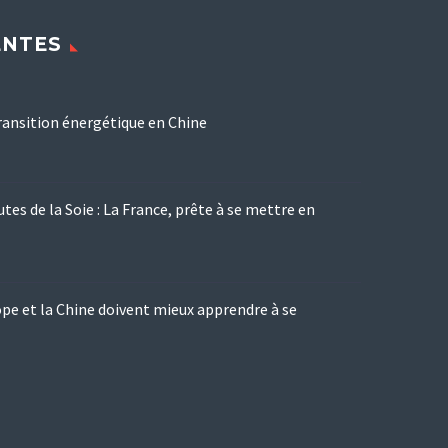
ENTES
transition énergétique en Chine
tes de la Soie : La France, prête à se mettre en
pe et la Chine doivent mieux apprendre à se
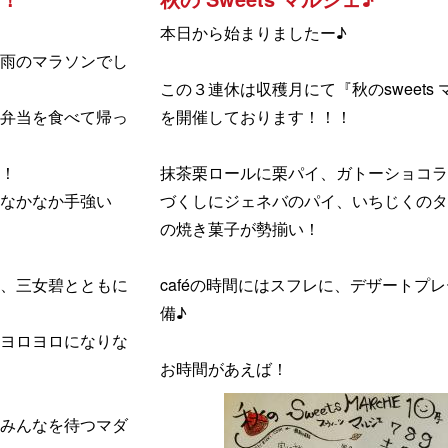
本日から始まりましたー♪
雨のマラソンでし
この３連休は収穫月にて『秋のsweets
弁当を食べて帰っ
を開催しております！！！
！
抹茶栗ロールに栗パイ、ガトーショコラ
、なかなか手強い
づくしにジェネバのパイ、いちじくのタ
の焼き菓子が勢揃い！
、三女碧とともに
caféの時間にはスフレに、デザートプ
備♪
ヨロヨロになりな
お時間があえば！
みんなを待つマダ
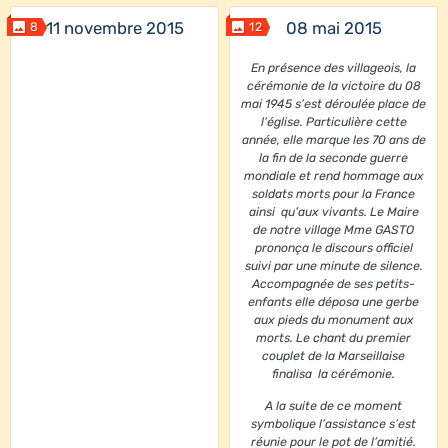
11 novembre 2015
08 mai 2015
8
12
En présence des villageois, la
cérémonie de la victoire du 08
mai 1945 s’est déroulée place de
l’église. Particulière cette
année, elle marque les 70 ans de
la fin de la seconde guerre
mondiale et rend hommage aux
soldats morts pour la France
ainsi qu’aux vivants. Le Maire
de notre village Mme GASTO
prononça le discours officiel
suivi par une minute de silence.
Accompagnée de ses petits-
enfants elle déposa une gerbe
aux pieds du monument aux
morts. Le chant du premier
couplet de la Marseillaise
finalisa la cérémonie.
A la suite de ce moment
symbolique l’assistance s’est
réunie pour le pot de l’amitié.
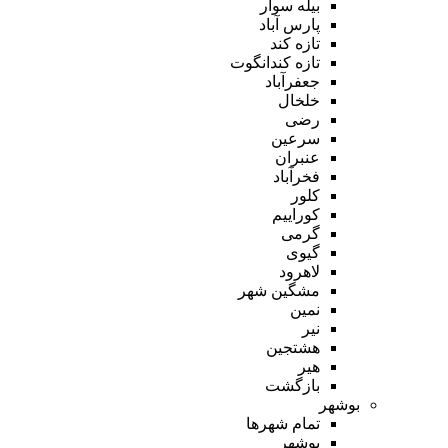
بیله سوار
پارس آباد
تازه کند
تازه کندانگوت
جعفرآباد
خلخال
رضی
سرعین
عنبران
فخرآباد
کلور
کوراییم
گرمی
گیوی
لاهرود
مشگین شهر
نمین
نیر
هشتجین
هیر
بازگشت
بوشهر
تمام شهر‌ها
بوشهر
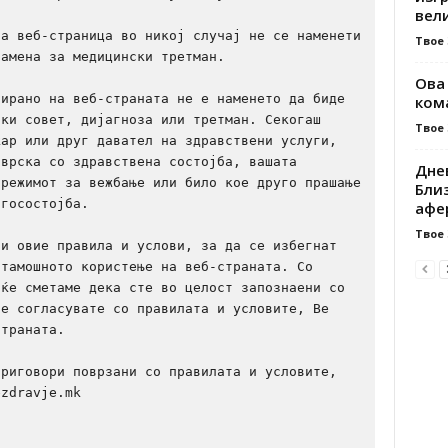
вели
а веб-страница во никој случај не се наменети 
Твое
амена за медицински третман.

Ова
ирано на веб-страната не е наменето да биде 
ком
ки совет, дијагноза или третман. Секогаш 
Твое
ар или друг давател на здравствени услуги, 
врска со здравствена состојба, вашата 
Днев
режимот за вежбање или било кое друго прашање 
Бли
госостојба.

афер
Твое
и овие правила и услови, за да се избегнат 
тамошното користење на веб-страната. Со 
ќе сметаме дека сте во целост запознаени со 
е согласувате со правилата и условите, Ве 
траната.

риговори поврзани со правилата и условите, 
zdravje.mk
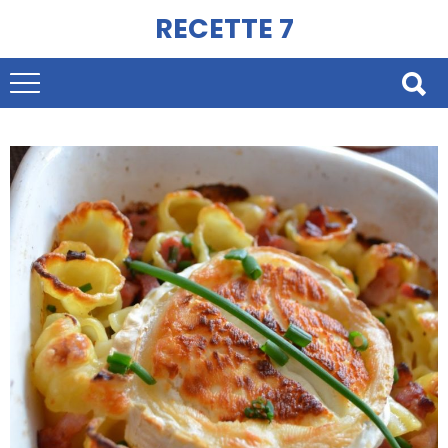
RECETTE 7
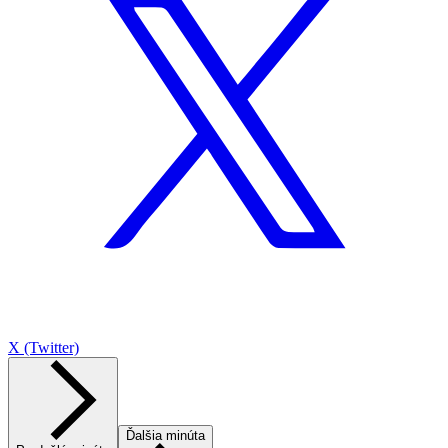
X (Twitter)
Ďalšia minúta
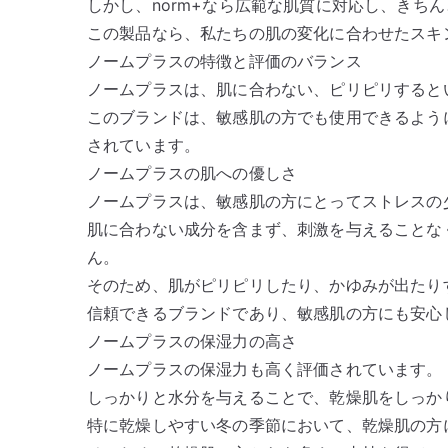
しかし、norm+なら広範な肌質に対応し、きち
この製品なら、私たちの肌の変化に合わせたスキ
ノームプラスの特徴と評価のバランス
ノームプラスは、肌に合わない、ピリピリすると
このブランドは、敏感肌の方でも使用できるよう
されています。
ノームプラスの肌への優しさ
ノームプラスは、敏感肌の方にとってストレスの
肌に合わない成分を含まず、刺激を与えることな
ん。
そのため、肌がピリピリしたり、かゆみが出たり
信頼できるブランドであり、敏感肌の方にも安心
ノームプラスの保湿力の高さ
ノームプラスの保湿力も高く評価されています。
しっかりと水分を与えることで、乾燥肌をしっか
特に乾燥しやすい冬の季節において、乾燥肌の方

◆ Work request ◆
Look through the material and copy each line that has "правилата".

◆ Output of the task ◆
е согласувате со правилата и условите, Ве 
риговори поврзани со правилата и условите, 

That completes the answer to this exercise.